What are leverage and margin?
By using leverage, CFDs let you gain full exposure to a market using only a fraction of the capital you would normally need. Traders use leverage to get bigger returns from small investments.
When trading leveraged products, you deposit a certain amount of money with your broker, and the broker will then allow you to trade bigger positions. Effectively, the broker is lending you the balance for these bigger positions.
Your profit or loss is based on your full-size position, so the amount you gain or lose will be high in relation to the actual amount you’ve committed to each trade.
The more leverage you have, the bigger positions you can take, and the bigger your swings of profit and loss can be.
Now, it’s important to understand margin when looking at leveraged trading.
Margin is the money you need to lay down in order to open a leveraged trade.
The leverage ratio determines the amount of margin you need to have in your account to open a position. Margin is expressed as a percentage of the deposit while leverage is expressed is expressed as a ratio.
Margin rates and leverage ratios vary across different regions and asset classes.
Leveraged commodities trades, i.e., oil, tend to use a leverage ratio of 10:1 in the EU, so the required margin would be 10%. In many other countries, the margin requirement is 5%. In this case, the leverage ratio would be 20:1.
One aspect of trading with leverage traders like is the fact that it frees up capital. Because you only need to put down a fraction of an asset’s total value, you would have more capital to spread around, allowing you to open more positions on different assets.
Portfolio diversification is always a good idea, as it can help mitigate risk. Potential losses from one trade could be offset by profits in another.
What is leverage used to trade?
Leverage is used to trade derivatives like oil Contracts for Difference (CFDs). These are what’s known as leveraged products. Traders like them because they can control CFD trades using a smaller initial outlay than if they were to purchase the underlying asset to own.
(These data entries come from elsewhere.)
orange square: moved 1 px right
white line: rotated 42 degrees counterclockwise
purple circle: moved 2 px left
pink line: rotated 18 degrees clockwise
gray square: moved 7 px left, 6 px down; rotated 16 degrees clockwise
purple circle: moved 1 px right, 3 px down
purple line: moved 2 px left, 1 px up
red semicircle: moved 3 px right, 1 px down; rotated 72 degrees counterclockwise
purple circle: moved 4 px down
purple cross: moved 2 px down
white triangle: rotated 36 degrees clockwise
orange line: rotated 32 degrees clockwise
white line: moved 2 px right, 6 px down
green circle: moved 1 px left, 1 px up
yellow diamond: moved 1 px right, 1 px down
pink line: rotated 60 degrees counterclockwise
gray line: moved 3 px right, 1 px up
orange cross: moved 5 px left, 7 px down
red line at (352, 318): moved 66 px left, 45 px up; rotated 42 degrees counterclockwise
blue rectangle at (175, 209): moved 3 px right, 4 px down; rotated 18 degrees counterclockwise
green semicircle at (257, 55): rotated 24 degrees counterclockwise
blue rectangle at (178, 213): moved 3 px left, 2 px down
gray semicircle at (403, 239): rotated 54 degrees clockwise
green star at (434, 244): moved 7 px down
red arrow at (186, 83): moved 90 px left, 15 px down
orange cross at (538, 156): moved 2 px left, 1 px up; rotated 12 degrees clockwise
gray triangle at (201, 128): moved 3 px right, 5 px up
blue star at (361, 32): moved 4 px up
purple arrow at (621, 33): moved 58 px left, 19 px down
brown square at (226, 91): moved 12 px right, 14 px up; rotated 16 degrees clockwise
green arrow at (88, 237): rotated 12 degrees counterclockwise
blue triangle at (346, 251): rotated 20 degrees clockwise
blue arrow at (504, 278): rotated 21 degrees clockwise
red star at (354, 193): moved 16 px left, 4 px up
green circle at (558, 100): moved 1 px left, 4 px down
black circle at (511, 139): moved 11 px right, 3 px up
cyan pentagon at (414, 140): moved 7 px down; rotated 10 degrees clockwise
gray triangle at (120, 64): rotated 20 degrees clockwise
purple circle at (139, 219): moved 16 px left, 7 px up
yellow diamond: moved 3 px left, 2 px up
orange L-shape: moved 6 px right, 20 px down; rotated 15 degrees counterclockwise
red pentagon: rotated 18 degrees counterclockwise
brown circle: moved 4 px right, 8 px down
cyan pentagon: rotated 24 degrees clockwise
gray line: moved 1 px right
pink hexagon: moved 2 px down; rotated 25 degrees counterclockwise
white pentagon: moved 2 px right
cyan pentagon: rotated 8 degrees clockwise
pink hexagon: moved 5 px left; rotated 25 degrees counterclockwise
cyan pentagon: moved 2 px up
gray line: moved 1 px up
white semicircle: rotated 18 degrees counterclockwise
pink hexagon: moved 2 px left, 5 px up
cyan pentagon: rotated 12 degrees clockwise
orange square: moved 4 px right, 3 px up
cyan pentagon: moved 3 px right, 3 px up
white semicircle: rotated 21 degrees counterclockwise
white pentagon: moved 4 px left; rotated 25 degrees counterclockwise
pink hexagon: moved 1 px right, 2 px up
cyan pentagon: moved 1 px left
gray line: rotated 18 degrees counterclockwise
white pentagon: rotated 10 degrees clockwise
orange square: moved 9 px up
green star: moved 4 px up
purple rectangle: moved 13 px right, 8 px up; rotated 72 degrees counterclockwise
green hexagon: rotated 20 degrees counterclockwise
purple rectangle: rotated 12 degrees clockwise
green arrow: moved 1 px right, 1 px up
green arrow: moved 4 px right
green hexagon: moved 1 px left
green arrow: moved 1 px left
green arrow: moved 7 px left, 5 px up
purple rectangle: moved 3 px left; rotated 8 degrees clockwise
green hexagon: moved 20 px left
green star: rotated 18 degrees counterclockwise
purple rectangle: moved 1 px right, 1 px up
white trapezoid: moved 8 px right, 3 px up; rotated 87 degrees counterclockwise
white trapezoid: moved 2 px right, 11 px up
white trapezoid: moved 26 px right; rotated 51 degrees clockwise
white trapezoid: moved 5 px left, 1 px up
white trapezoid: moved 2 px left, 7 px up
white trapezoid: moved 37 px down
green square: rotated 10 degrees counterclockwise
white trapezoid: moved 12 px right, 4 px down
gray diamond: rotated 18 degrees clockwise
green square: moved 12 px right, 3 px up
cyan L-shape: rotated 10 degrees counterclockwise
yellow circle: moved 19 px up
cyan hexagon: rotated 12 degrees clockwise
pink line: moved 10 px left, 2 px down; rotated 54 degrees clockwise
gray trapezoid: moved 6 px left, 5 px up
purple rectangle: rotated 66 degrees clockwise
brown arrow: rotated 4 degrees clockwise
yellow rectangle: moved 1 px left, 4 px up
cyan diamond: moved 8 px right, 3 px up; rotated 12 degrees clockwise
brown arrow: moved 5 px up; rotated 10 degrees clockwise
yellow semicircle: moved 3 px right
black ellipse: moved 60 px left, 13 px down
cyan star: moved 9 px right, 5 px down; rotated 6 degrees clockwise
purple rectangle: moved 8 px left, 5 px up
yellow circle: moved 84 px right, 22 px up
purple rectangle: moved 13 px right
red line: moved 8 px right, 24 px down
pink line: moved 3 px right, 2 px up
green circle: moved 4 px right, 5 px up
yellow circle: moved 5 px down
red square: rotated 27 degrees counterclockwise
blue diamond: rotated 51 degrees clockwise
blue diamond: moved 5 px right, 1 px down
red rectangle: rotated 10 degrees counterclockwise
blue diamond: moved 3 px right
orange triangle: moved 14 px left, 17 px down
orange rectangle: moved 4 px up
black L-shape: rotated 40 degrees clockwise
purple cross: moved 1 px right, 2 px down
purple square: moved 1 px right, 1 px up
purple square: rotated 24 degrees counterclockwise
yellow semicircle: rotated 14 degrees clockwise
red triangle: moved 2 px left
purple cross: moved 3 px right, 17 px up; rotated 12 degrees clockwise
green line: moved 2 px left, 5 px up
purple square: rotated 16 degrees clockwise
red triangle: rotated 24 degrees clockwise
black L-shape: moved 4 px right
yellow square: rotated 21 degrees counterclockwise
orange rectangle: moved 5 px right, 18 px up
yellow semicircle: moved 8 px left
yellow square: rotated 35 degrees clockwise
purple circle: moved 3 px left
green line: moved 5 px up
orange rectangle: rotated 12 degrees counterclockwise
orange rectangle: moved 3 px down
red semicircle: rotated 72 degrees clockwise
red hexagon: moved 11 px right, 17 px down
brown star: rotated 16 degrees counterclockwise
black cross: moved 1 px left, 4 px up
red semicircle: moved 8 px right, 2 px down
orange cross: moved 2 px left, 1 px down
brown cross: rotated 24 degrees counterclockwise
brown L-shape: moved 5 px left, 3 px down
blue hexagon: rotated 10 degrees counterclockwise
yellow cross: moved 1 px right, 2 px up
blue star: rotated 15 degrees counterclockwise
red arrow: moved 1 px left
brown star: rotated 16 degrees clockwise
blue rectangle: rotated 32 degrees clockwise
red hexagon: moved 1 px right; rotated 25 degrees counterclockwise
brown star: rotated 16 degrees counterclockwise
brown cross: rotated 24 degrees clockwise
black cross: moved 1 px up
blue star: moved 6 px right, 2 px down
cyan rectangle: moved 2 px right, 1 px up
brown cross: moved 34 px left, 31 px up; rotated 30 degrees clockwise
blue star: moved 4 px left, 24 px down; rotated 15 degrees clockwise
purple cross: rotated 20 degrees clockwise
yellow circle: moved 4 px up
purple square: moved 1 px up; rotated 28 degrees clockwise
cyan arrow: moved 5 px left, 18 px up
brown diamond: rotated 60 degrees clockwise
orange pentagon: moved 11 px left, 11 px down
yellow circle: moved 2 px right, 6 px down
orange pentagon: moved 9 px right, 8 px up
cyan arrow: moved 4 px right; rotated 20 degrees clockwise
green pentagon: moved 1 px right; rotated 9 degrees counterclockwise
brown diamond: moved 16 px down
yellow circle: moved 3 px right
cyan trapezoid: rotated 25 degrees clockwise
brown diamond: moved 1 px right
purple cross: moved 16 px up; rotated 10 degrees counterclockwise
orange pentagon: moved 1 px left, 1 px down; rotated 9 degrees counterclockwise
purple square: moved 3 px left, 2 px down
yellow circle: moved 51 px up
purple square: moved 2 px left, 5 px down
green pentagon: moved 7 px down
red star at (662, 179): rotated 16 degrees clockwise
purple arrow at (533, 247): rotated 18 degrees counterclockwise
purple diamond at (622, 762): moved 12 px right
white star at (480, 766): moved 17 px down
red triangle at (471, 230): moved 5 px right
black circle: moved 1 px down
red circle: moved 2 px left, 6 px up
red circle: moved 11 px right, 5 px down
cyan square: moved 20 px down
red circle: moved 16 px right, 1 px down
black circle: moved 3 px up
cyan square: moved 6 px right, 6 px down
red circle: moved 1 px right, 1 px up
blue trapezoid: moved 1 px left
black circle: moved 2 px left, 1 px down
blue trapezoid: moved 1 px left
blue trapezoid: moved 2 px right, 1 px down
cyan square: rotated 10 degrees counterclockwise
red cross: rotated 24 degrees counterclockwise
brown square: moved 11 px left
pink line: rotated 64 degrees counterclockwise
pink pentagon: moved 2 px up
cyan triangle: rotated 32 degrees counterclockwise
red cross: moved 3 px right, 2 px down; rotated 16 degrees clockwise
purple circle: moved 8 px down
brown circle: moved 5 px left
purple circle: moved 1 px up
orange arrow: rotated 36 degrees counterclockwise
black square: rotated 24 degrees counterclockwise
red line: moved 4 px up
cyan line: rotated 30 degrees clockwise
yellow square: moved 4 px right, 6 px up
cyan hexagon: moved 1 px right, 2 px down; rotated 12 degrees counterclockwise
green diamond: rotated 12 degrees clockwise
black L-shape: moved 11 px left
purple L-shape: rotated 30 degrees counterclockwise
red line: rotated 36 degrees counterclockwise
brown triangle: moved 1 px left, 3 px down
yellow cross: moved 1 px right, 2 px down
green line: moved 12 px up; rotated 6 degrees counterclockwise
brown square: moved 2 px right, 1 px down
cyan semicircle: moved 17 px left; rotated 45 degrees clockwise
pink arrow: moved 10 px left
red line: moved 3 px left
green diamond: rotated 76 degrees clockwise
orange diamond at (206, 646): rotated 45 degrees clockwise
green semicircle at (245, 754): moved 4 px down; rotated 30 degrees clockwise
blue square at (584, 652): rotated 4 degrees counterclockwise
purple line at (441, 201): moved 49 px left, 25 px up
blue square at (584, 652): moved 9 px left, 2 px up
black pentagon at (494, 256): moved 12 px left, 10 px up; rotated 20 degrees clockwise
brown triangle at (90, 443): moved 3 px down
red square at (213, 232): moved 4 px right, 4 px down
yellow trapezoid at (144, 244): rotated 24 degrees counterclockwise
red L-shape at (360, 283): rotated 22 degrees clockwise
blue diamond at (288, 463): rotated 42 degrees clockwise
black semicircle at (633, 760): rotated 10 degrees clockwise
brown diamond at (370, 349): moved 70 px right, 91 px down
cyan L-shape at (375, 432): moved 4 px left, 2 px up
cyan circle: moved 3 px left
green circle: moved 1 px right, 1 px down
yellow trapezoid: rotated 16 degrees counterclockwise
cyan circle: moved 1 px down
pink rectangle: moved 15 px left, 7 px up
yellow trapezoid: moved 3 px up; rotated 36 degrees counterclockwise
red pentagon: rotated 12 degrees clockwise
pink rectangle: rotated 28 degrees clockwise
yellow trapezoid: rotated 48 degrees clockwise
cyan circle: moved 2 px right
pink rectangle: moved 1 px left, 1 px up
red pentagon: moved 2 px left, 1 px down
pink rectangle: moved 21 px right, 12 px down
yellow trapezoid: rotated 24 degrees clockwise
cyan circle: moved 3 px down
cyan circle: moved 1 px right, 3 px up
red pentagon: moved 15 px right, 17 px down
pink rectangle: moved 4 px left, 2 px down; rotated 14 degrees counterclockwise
With CFDs, you trade on price movements. So, if you were trading a WTI oil futures CFD, you would be trading on the price movements of a barrel of West Texas Intermediate (WTI) oil, rather than buying any barrels to own and holding onto them in case the price rises.
You can use leverage to trade on oil and gas futures, as well as other assets like company stocks, exchange traded funds, cryptocurrency, and forex.
A leveraged trade
Let’s look at an example
With a WTI CFD, you would be trading on the price movements of a minimum of 10 units of WTI oil (i.e., ten barrels).
If the oil price is $60 per barrel, your exposure would be $600 (10 x 60).
In this example, the oil futures trade requires 10% use 10% leverage as standard, your initial margin would be $60 (10% of $600).
If the price of oil rises by $1, you would then make 10 x $1, so you would come out with $10 of profit.
However, if the price fell by $1, you would lose 10 x $1, and take an $10 loss, because you are trading on margin.